[Collected data]
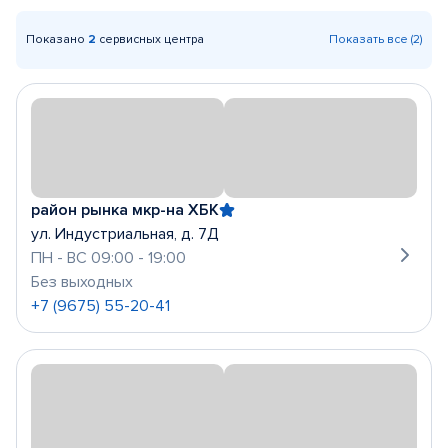
Показано
2
сервисных центра
Показать все (2)
район рынка мкр-на ХБК
ул. Индустриальная, д. 7Д
ПН - ВС 09:00 - 19:00
Без выходных
+7 (9675) 55-20-41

* _Task brief_:
Make a verbatim copy of all the entries and strip out the pictures.

* _Reply_:
Показано
2
сервисных центра
Показать все (2)
район рынка мкр-на ХБК
ул. Индустриальная, д. 7Д
ПН - ВС 09:00 - 19:00
Без выходных
+7 (9675) 55-20-41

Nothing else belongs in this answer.